On Saturday 20 June 2009 02:15:44 Juiceman wrote:
> On Fri, Jun 19, 2009 at 1:50 PM, Evan Daniel<evanbd at gmail.com> wrote:
> > On Fri, Jun 19, 2009 at 1:36 PM, Matthew
> > Toseland<toad at amphibian.dyndns.org> wrote:
> >> On Friday 19 June 2009 17:37:00 Robert Hailey wrote:
> >>>
> >>> On Jun 18, 2009, at 9:07 PM, Matthew Toseland wrote:
> >>>
> >>> > CHUNK SIZE PROBLEM:
> >>> > ===================
> >>> >
> >>> > Current plans call to split the keyspace up for each datastore, and
> >>> > assign keys to a manageable sized bloom filter for a section of the
> >>> > (hashed) keyspace. These can then be transferred separately, are
> >>> > useful immediately after being transferred, can be juggled in
> >>> > memory, etc. However, we cannot guarantee that the populaion of such
> >>> > a chunk will be small enough for the filter to be effective. Solving
> >>> > this requires either moving the boundaries dynamically (possibly
> >>> > continually), or making the chunks significantly larger than they
> >>> > would need to be in an ideal world.
> >>>
> >>> Right... but I believe we prescribed that the split would be based on
> >>> a hashed value of the key and not by logical keyspace location to
> >>> avoid disproportionate chunks.
> >>>
> >>> That is to say... ideally a node is going to get a disporportionate
> >>> amount of cache/store data about it's network location.
> >>>
> >>> STORE_SIZE/MAX_BLOOM_CHUNK -> N_CHUNKS
> >>> H(key, N_CHUNKS) => n & (0 < n < N)
> >>> CHUNK[n].add(key)
> >>>
> >>> Wouldn't the problem be reduced to finding a well-scattering hash
> >>> function then?
> >>
> >> Yes and no. How much variation will we have even if we divide by hashed 
> >> keyspace? Hence how much bigger than the ideal splitting size do we need 
> >> each chunk to be to maintain approximately the right false positives ratio?
> >
> > If the hash spreads things well, number of keys in a single bloom
> > filter should be normally distributed with mean ((total keys) /
> > (number of filters)) and standard deviation sqrt((total keys) * (1 /
> > (number of filters)) * (1 - 1 / (number of filters))). ?(It's a
> > binomial distribution; any given key has a 1/ number of filters chance
> > of landing in a specific filter.) ?For a 100GiB total store, we have
> > 3E6 keys between store and cache (for CHKs, same for SSKs). ?That
> > implies 17MiB of bloom filters. ?If we size the filters at 1MiB each,
> > with 17 filters, we have 176k keys per filter on average. ?From the
> > preceding formula, standard deviation is 408 keys.
> >
> > Size variation is only a serious concern if the hash function is not
> > distributing the keys at random. ?To be safe, we could slightly
> > underfill the filters.
> >
> > Evan Daniel

> Perhaps this is what you are discussing, but if (generally speaking)

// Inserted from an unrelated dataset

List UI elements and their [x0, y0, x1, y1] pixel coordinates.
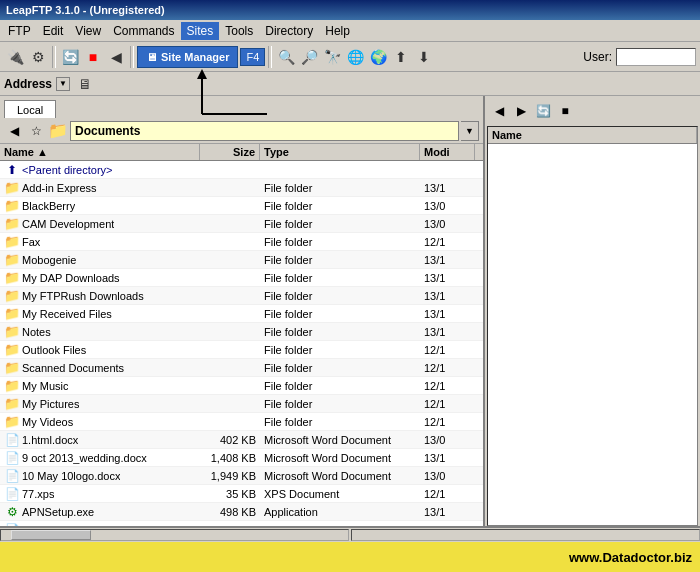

> requests are supposed to route to the neighboring node with the
> closest location to hopefully get closer each time, would it make
> sense to limit the bloom filter we share to a section of the keyspace
> we are supposed to specialize in?  For example, say my node's location
> is 0.5, I have neighbors expecting me to have data close to 0.5.  Do
> they care if I have a key for the 0.9 area of the keyspace?  They
> should be asking checking the bloom filter of their top "n" choices of
> neighbors for that keyspace for a direct hit.  If not, chuck it
> towards toward the closest one and move on.  The next node in the
> chain will do the same hopefully closer each time...

No, IMHO it would not make sense. If we are going to route there anyway then 
why share the filters? Bloom filter sharing is good for:
1) Finding popular content *really* fast by seeing it on a nearby node.

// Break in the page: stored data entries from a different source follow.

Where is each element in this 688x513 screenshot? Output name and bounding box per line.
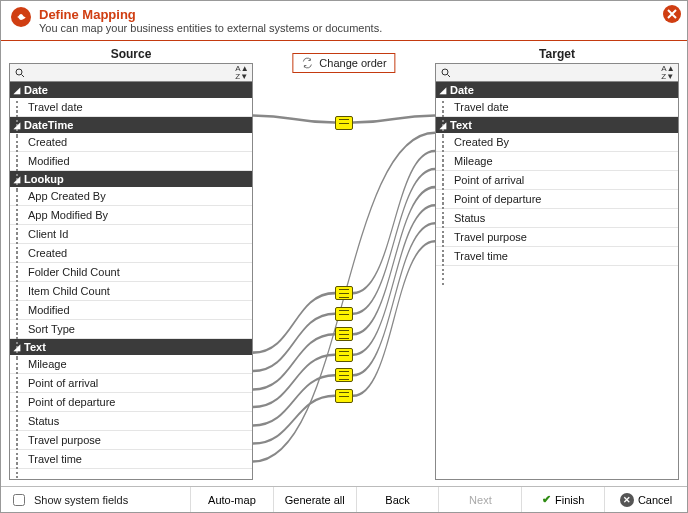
drag-handle-icon[interactable] — [442, 193, 448, 205]
search-icon[interactable] — [12, 65, 28, 81]
tree-field[interactable]: Created By — [436, 133, 678, 152]
drag-handle-icon[interactable] — [16, 285, 22, 297]
tree-field[interactable]: Point of departure — [10, 393, 252, 412]
generate-all-button[interactable]: Generate all — [273, 487, 356, 512]
drag-handle-icon[interactable] — [442, 155, 448, 167]
tree-field[interactable]: Folder Child Count — [10, 263, 252, 282]
swap-icon — [301, 57, 313, 69]
tree-field[interactable]: Travel time — [436, 247, 678, 266]
tree-field[interactable]: Created — [10, 244, 252, 263]
check-icon: ✔ — [542, 493, 551, 506]
sort-icon[interactable]: A▲Z▼ — [234, 65, 250, 81]
drag-handle-icon[interactable] — [16, 434, 22, 446]
tree-field[interactable]: Point of arrival — [436, 171, 678, 190]
target-title: Target — [435, 47, 679, 63]
mapping-node[interactable] — [335, 389, 353, 403]
drag-handle-icon[interactable] — [16, 209, 22, 221]
mapping-node[interactable] — [335, 286, 353, 300]
tree-field[interactable]: Point of departure — [436, 190, 678, 209]
tree-field[interactable]: Item Child Count — [10, 282, 252, 301]
close-button[interactable] — [663, 5, 681, 23]
tree-group[interactable]: ◢DateTime — [10, 117, 252, 133]
drag-handle-icon[interactable] — [16, 266, 22, 278]
drag-handle-icon[interactable] — [16, 415, 22, 427]
group-label: Date — [24, 84, 48, 96]
tree-group[interactable]: ◢Date — [436, 82, 678, 98]
tree-group[interactable]: ◢Date — [10, 82, 252, 98]
target-tree[interactable]: ◢DateTravel date◢TextCreated ByMileagePo… — [435, 81, 679, 480]
mapping-edge[interactable] — [253, 241, 435, 443]
finish-button[interactable]: ✔ Finish — [521, 487, 604, 512]
drag-handle-icon[interactable] — [16, 304, 22, 316]
field-label: Folder Child Count — [28, 266, 252, 278]
svg-point-0 — [16, 69, 22, 75]
tree-field[interactable]: Status — [10, 412, 252, 431]
search-icon[interactable] — [438, 65, 454, 81]
drag-handle-icon[interactable] — [16, 155, 22, 167]
field-label: Mileage — [28, 358, 252, 370]
field-label: App Modified By — [28, 209, 252, 221]
drag-handle-icon[interactable] — [442, 136, 448, 148]
mapping-node[interactable] — [335, 368, 353, 382]
tree-field[interactable]: Point of arrival — [10, 374, 252, 393]
mapping-icon — [11, 7, 31, 27]
group-label: Date — [450, 84, 474, 96]
drag-handle-icon[interactable] — [16, 136, 22, 148]
drag-handle-icon[interactable] — [442, 101, 448, 113]
tree-field[interactable]: App Modified By — [10, 206, 252, 225]
drag-handle-icon[interactable] — [16, 101, 22, 113]
next-button[interactable]: Next — [438, 487, 521, 512]
drag-handle-icon[interactable] — [16, 228, 22, 240]
cancel-button[interactable]: ✕ Cancel — [604, 487, 687, 512]
tree-field[interactable]: Created — [10, 133, 252, 152]
drag-handle-icon[interactable] — [442, 250, 448, 262]
drag-handle-icon[interactable] — [16, 323, 22, 335]
drag-handle-icon[interactable] — [442, 212, 448, 224]
tree-field[interactable]: Travel date — [10, 98, 252, 117]
field-label: Point of departure — [454, 193, 678, 205]
mapping-node[interactable] — [335, 116, 353, 130]
mapping-node[interactable] — [335, 348, 353, 362]
back-button[interactable]: Back — [356, 487, 439, 512]
tree-field[interactable]: Travel date — [436, 98, 678, 117]
tree-field[interactable]: Travel purpose — [10, 431, 252, 450]
tree-group[interactable]: ◢Text — [436, 117, 678, 133]
drag-handle-icon[interactable] — [442, 231, 448, 243]
drag-handle-icon[interactable] — [16, 190, 22, 202]
tree-field[interactable]: Sort Type — [10, 320, 252, 339]
drag-handle-icon[interactable] — [442, 174, 448, 186]
mapping-node[interactable] — [335, 307, 353, 321]
cancel-icon: ✕ — [620, 493, 634, 507]
mapping-body: Change order Source A▲Z▼ ◢DateTravel dat… — [1, 41, 687, 486]
tree-field[interactable]: Status — [436, 209, 678, 228]
sort-icon[interactable]: A▲Z▼ — [660, 65, 676, 81]
show-system-fields-input[interactable] — [13, 494, 25, 506]
tree-field[interactable]: Travel time — [10, 450, 252, 469]
field-label: Status — [28, 415, 252, 427]
tree-field[interactable]: Travel purpose — [436, 228, 678, 247]
tree-field[interactable]: Modified — [10, 152, 252, 171]
field-label: Created — [28, 136, 252, 148]
source-tree[interactable]: ◢DateTravel date◢DateTimeCreatedModified… — [9, 81, 253, 480]
tree-field[interactable]: Client Id — [10, 225, 252, 244]
mapping-node[interactable] — [335, 327, 353, 341]
tree-field[interactable]: App Created By — [10, 187, 252, 206]
tree-field[interactable]: Mileage — [436, 152, 678, 171]
tree-group[interactable]: ◢Text — [10, 339, 252, 355]
tree-group[interactable]: ◢Lookup — [10, 171, 252, 187]
drag-handle-icon[interactable] — [16, 358, 22, 370]
drag-handle-icon[interactable] — [16, 247, 22, 259]
dialog-subtitle: You can map your business entities to ex… — [39, 22, 382, 34]
field-label: Travel date — [28, 101, 252, 113]
show-system-fields-checkbox[interactable]: Show system fields — [1, 487, 191, 512]
drag-handle-icon[interactable] — [16, 377, 22, 389]
auto-map-button[interactable]: Auto-map — [191, 487, 273, 512]
field-label: Point of arrival — [28, 377, 252, 389]
field-label: Modified — [28, 155, 252, 167]
change-order-button[interactable]: Change order — [292, 53, 395, 73]
tree-field[interactable]: Mileage — [10, 355, 252, 374]
drag-handle-icon[interactable] — [16, 453, 22, 465]
tree-field[interactable]: Modified — [10, 301, 252, 320]
drag-handle-icon[interactable] — [16, 396, 22, 408]
mapping-edge[interactable] — [253, 151, 435, 353]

2) Finding rare content on a node that is in the approximate region where the 
data should be, but is not our best choice.

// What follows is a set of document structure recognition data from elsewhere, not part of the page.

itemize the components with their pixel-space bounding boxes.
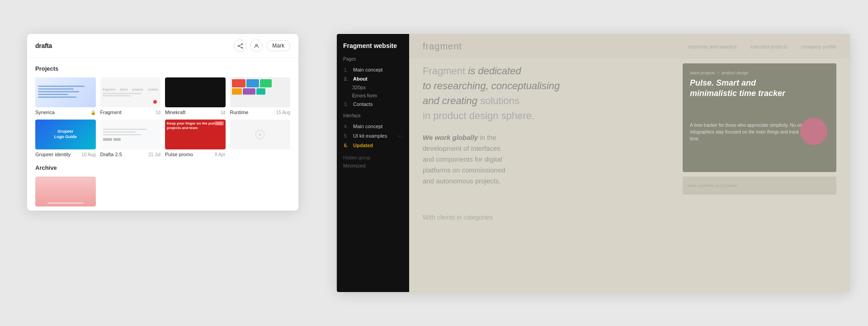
svg-point-5 — [255, 44, 257, 46]
fragment-thumb: fragment about projects contact — [100, 77, 161, 107]
drafta25-thumb — [100, 120, 161, 149]
header-actions: Mark — [234, 39, 290, 52]
project-runtime[interactable]: Runtime 15 Aug — [230, 77, 291, 115]
fragment-text-column: Fragment is dedicatedto researching, con… — [423, 59, 674, 290]
project-name: Drafta 2.5 — [100, 152, 122, 157]
fragment-subtext: We work globally in the development of i… — [423, 132, 674, 187]
fragment-main-content: fragment expertise and practice selected… — [409, 34, 850, 292]
nav-link-expertise[interactable]: expertise and practice — [688, 44, 737, 49]
project-name: Runtime — [230, 110, 249, 115]
archive-grid — [35, 177, 290, 206]
project-minekraft[interactable]: Minekraft 1d — [165, 77, 226, 115]
svg-point-2 — [241, 47, 243, 48]
project-name: Pulse promo — [165, 152, 193, 157]
project-date: 8 Apr — [215, 152, 225, 157]
fragment-bottom-text: With clients in categories — [423, 214, 674, 221]
user-button[interactable] — [250, 39, 263, 52]
project-drafta25[interactable]: Drafta 2.5 21 Jul — [100, 120, 161, 157]
nav-link-projects[interactable]: selected projects — [750, 44, 788, 49]
project-name: Minekraft — [165, 110, 185, 115]
project-synerica[interactable]: Synerica 🔒 — [35, 77, 96, 115]
archive-title: Archive — [35, 164, 290, 171]
card-circle-decoration — [800, 118, 827, 145]
fragment-dot-indicator — [153, 100, 157, 104]
svg-point-0 — [241, 43, 243, 45]
minimized-label[interactable]: Minimized — [343, 163, 403, 168]
fragment-sidebar-title: Fragment website — [343, 42, 403, 49]
pages-label: Pages — [343, 57, 403, 62]
project-grupeer[interactable]: GrupeerLogo Guide Grupeer identity 10 Au… — [35, 120, 96, 157]
card-footer: node expertise and practice — [683, 177, 836, 195]
user-icon — [254, 43, 259, 49]
mark-button[interactable]: Mark — [266, 40, 290, 51]
card-title: Pulse. Smart andminimalistic time tracke… — [690, 78, 829, 99]
fragment-nav-logo: fragment — [423, 41, 462, 52]
fragment-nav: fragment expertise and practice selected… — [409, 34, 850, 59]
drafta-header: drafta Mark — [27, 34, 298, 58]
projects-grid: Synerica 🔒 fragment about projects conta… — [35, 77, 290, 157]
archive-thumb — [35, 177, 96, 206]
svg-line-4 — [239, 46, 241, 48]
interface-label: Interface — [343, 113, 403, 118]
fragment-heading: Fragment is dedicatedto researching, con… — [423, 63, 674, 123]
share-button[interactable] — [234, 39, 246, 52]
svg-point-1 — [238, 45, 239, 47]
project-date: 1d — [156, 110, 160, 115]
project-name: Grupeer identity — [35, 152, 71, 157]
sidebar-item-about[interactable]: 2. About — [343, 74, 403, 83]
share-icon — [237, 43, 243, 49]
archive-card[interactable] — [35, 177, 96, 206]
project-name: Synerica — [35, 110, 55, 115]
project-date: 1d — [220, 110, 225, 115]
fragment-content: Fragment is dedicatedto researching, con… — [409, 59, 850, 290]
project-pulse[interactable]: Keep your finger on the pulse of project… — [165, 120, 226, 157]
hidden-group-label: Hidden group — [343, 155, 403, 160]
drafta-body: Projects Synerica 🔒 — [27, 58, 298, 211]
card-tag: latest projects › product design — [690, 71, 829, 75]
lock-icon: 🔒 — [90, 110, 96, 115]
fragment-nav-links: expertise and practice selected projects… — [688, 44, 836, 49]
project-date: 21 Jul — [148, 152, 160, 157]
synerica-thumb — [35, 77, 96, 107]
drafta-logo: drafta — [35, 42, 52, 49]
drafta-panel: drafta Mark Projects — [27, 34, 298, 211]
projects-section-title: Projects — [35, 65, 290, 72]
sidebar-item-updated[interactable]: 6. Updated — [343, 141, 403, 150]
sidebar-sub-errors[interactable]: Errors form — [343, 91, 403, 100]
pulse-thumb: Keep your finger on the pulse of project… — [165, 120, 226, 149]
project-empty[interactable]: + — [230, 120, 291, 157]
fragment-card-column: latest projects › product design Pulse. … — [683, 59, 836, 290]
nav-link-profile[interactable]: company profile — [801, 44, 836, 49]
svg-line-3 — [239, 44, 241, 46]
project-fragment[interactable]: fragment about projects contact Fragment… — [100, 77, 161, 115]
project-date: 10 Aug — [81, 152, 95, 157]
sidebar-sub-320px[interactable]: 320px — [343, 83, 403, 91]
sidebar-item-interface-main[interactable]: 4. Main concept — [343, 122, 403, 131]
runtime-thumb — [230, 77, 291, 107]
minekraft-thumb — [165, 77, 226, 107]
sidebar-item-ui-kit[interactable]: 5. UI kit examples ··· — [343, 131, 403, 141]
fragment-panel: Fragment website Pages 1. Main concept 2… — [337, 34, 850, 292]
fragment-sidebar: Fragment website Pages 1. Main concept 2… — [337, 34, 409, 292]
project-date: 15 Aug — [276, 110, 290, 115]
sidebar-item-contacts[interactable]: 3. Contacts — [343, 100, 403, 109]
project-name: Fragment — [100, 110, 122, 115]
ellipsis-icon: ··· — [397, 133, 402, 139]
archive-section: Archive — [35, 164, 290, 206]
empty-thumb: + — [230, 120, 291, 149]
grupeer-thumb: GrupeerLogo Guide — [35, 120, 96, 149]
fragment-card: latest projects › product design Pulse. … — [683, 63, 836, 172]
sidebar-item-main-concept[interactable]: 1. Main concept — [343, 65, 403, 74]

Both can save a lot of hops.
> 
> Might we instead send the bloom filter of "x" portion of our
> datastore, "x" being either a fixed number of keys near our
> specialization or a percent of our datastore in each direction.  Even
> if we just send the closest 25%-50% it should provide an improvement
> in speed at a cost/benefit/risk ratio that would be easier than full
> bloom filter sharing...
> 
> This would reduce the amount of bloom filter data needing to be shared
> while limiting exposing that we have received an insert.